DEC Alpha Options - Using the GNU Compiler Collection (GCC)

Next: DEC Alpha/VMS Options, Previous: Darwin Options, Up: Submodel Options

3.17.9 DEC Alpha Options

These `-m' options are defined for the DEC Alpha implementations:

-mno-soft-float

-msoft-float

Use (do not use) the hardware floating-point instructions for floating-point operations. When -msoft-float is specified, functions in libgcc.a will be used to perform floating-point operations. Unless they are replaced by routines that emulate the floating-point operations, or compiled in such a way as to call such emulations routines, these routines will issue floating-point operations. If you are compiling for an Alpha without floating-point operations, you must ensure that the library is built so as not to call them.

Note that Alpha implementations without floating-point operations are required to have floating-point registers.

-mfp-reg

-mno-fp-regs

Generate code that uses (does not use) the floating-point register set. -mno-fp-regs implies -msoft-float. If the floating-point register set is not used, floating-point operands are passed in integer registers as if they were integers and floating-point results are passed in $0 instead of $f0. This is a non-standard calling sequence, so any function with a floating-point argument or return value called by code compiled with -mno-fp-regs must also be compiled with that option.

A typical use of this option is building a kernel that does not use, and hence need not save and restore, any floating-point registers.

-mieee

The Alpha architecture implements floating-point hardware optimized for maximum performance.
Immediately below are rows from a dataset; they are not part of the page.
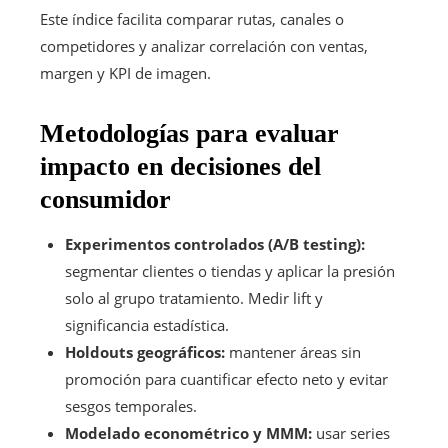
Este índice facilita comparar rutas, canales o
competidores y analizar correlación con ventas,
margen y KPI de imagen.
Metodologías para evaluar
impacto en decisiones del
consumidor
Experimentos controlados (A/B testing):
segmentar clientes o tiendas y aplicar la presión
solo al grupo tratamiento. Medir lift y
significancia estadística.
Holdouts geográficos:
mantener áreas sin
promoción para cuantificar efecto neto y evitar
sesgos temporales.
Modelado econométrico y MMM:
usar series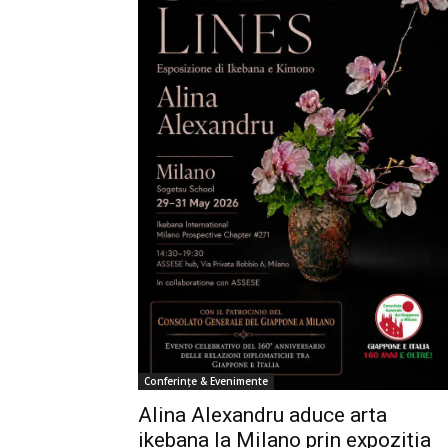
Conferințe & Evenimente
Alina Alexandru aduce arta
ikebana la Milano prin expoziția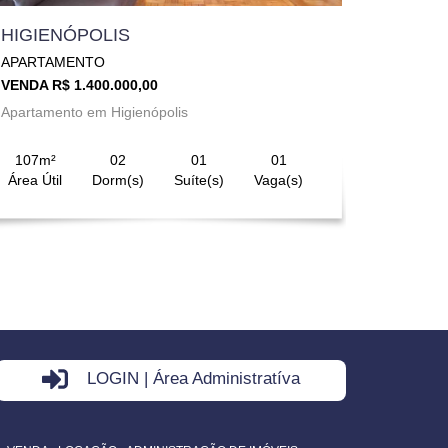
HIGIENÓPOLIS
APARTAMENTO
VENDA R$ 1.400.000,00
Apartamento em Higienópolis
107m²
02
01
01
Área Útil
Dorm(s)
Suíte(s)
Vaga(s)
LOGIN | Área Administratíva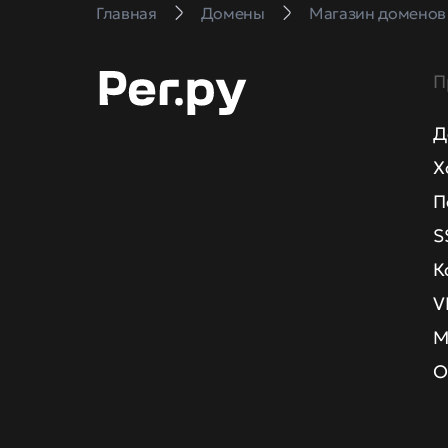
Главная
Домены
Магазин доменов
П
Д
Х
П
S
К
V
М
О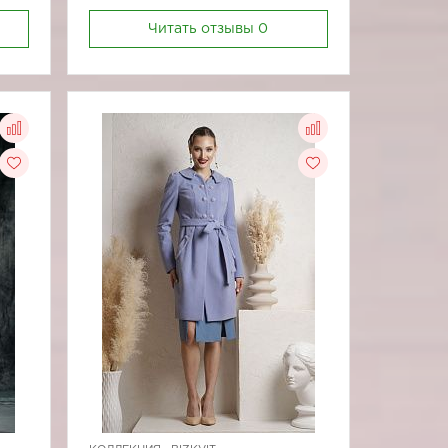
Читать отзывы
0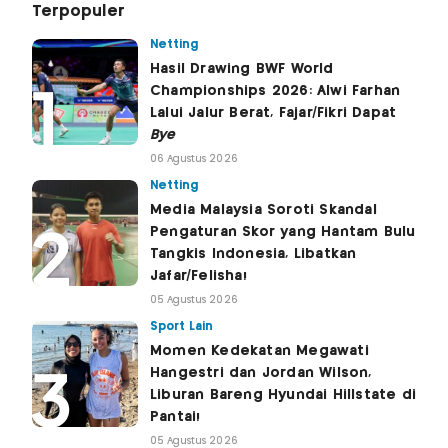
Terpopuler
Netting
Hasil Drawing BWF World
Championships 2026: Alwi Farhan
Lalui Jalur Berat, Fajar/Fikri Dapat
Bye
06 Agustus 2026
Netting
Media Malaysia Soroti Skandal
Pengaturan Skor yang Hantam Bulu
Tangkis Indonesia, Libatkan
Jafar/Felisha!
05 Agustus 2026
Sport Lain
Momen Kedekatan Megawati
Hangestri dan Jordan Wilson,
Liburan Bareng Hyundai Hillstate di
Pantai!
05 Agustus 2026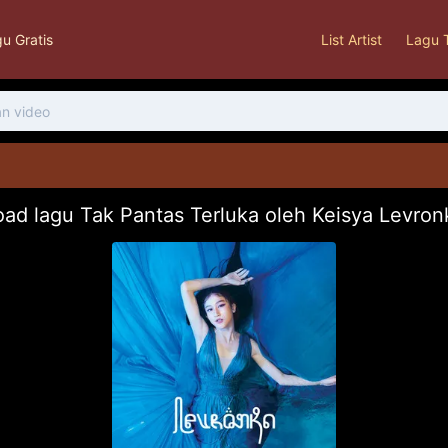
u Gratis
List Artist
Lagu 
ad lagu Tak Pantas Terluka oleh Keisya Levro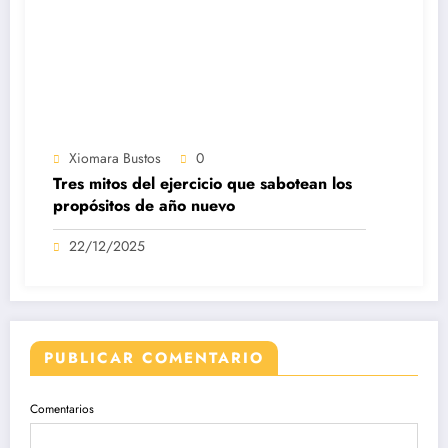
Xiomara Bustos
0
Tres mitos del ejercicio que sabotean los
propósitos de año nuevo
22/12/2025
PUBLICAR COMENTARIO
Comentarios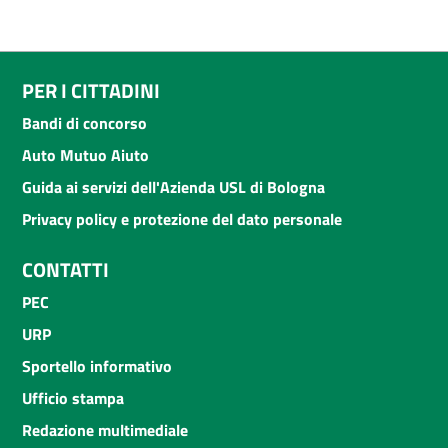
PER I CITTADINI
Bandi di concorso
Auto Mutuo Aiuto
Guida ai servizi dell'Azienda USL di Bologna
Privacy policy e protezione del dato personale
CONTATTI
PEC
URP
Sportello informativo
Ufficio stampa
Redazione multimediale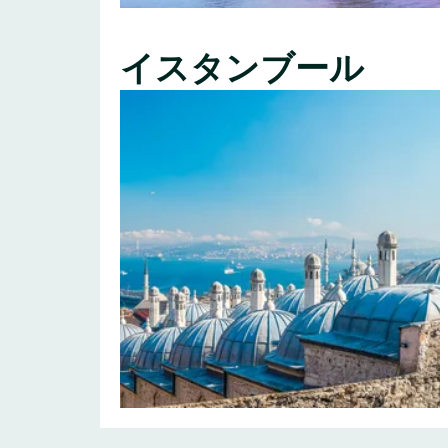
イスタンブール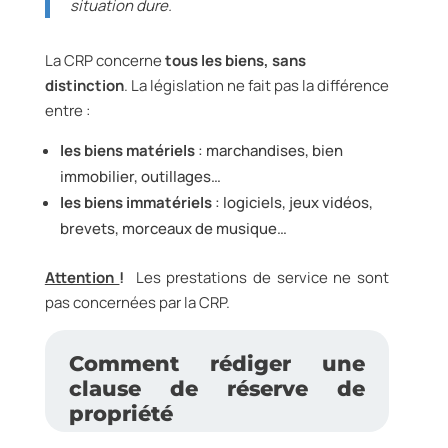
situation dure.
La CRP concerne
tous les biens, sans
distinction
. La législation ne fait pas la différence
entre :
les biens matériels
: marchandises, bien
immobilier, outillages…
les biens immatériels
: logiciels, jeux vidéos,
brevets, morceaux de musique…
Attention
!
Les prestations de service ne sont
pas concernées par la CRP.
Comment rédiger une
clause de réserve de
propriété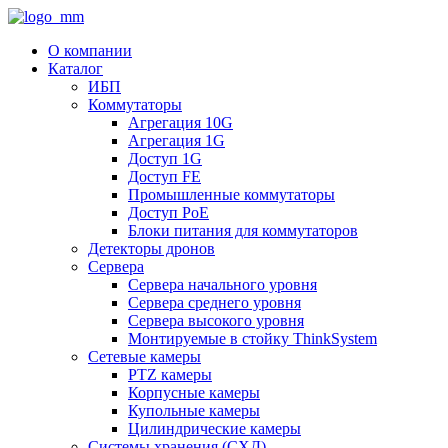
О компании
Каталог
ИБП
Коммутаторы
Агрегация 10G
Агрегация 1G
Доступ 1G
Доступ FE
Промышленные коммутаторы
Доступ PoE
Блоки питания для коммутаторов
Детекторы дронов
Сервера
Сервера начального уровня
Сервера среднего уровня
Сервера высокого уровня
Монтируемые в стойку ThinkSystem
Сетевые камеры
PTZ камеры
Корпусные камеры
Купольные камеры
Цилиндрические камеры
Системы хранения (СХД)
It is mostly compliant with the IEEE floating-point standard. However, for full compliance, software assistance is required. This option generates code fully IEEE-compliant code except that the inexact-flag is not maintained (see below). If this option is turned on, the preprocessor macro _IEEE_FP is defined during compilation. The resulting code is less efficient but is able to correctly support denormalized numbers and exceptional IEEE values such as not-a-number and plus/minus infinity. Other Alpha compilers call this option -ieee_with_no_inexact.

-mieee-with-inexact

This is like -mieee except the generated code also maintains the IEEE inexact-flag. Turning on this option causes the generated code to implement fully-compliant IEEE math. In addition to _IEEE_FP, _IEEE_FP_EXACT is defined as a preprocessor macro. On some Alpha implementations the resulting code may execute significantly slower than the code generated by default. Since there is very little code that depends on the inexact-flag, you should normally not specify this option. Other Alpha compilers call this option -ieee_with_inexact.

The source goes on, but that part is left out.